- **PROBLEM REQUIREMENTS**
Can you find the lines of the listing that include "materiaal" and copy every one?

- **INPUT**
———

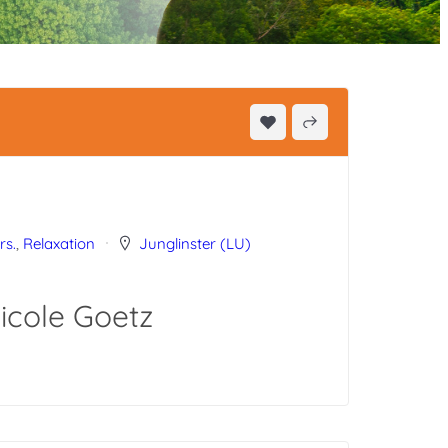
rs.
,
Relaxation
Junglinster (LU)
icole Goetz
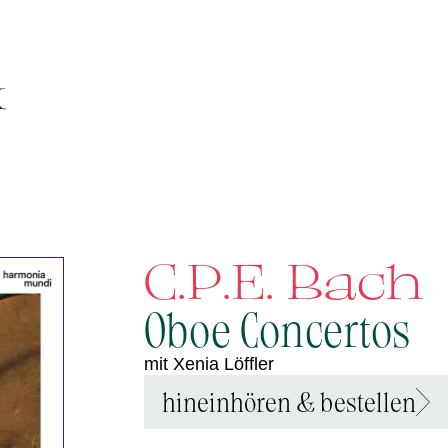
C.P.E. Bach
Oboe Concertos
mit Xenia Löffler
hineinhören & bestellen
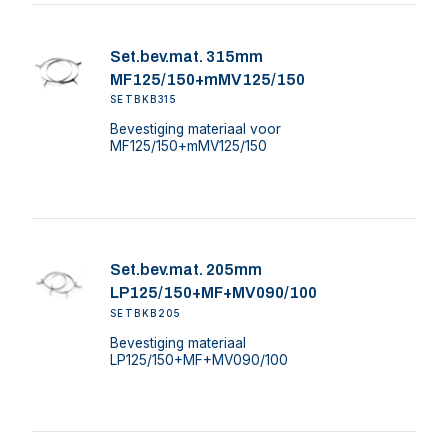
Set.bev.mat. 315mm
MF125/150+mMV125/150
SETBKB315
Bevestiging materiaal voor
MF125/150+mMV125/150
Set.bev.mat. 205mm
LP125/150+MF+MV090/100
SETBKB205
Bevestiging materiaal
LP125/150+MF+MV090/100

———

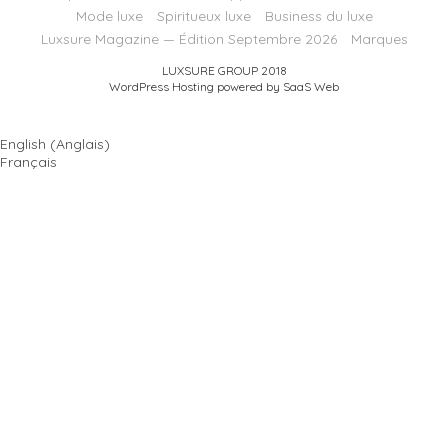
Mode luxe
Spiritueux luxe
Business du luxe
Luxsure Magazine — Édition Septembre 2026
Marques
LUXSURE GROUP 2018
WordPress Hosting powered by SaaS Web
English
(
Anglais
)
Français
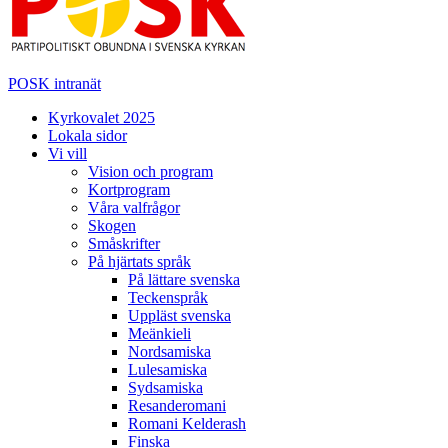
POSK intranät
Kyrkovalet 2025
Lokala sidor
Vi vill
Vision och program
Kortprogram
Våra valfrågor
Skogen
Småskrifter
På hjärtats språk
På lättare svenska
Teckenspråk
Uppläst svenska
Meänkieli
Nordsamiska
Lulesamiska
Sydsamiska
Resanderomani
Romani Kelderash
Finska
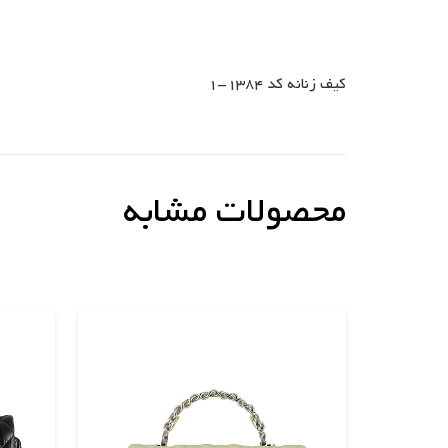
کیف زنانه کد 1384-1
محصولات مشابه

———

- **EXERCISE OUTPUT**
Bevestiging materiaal voor
Bevestiging materiaal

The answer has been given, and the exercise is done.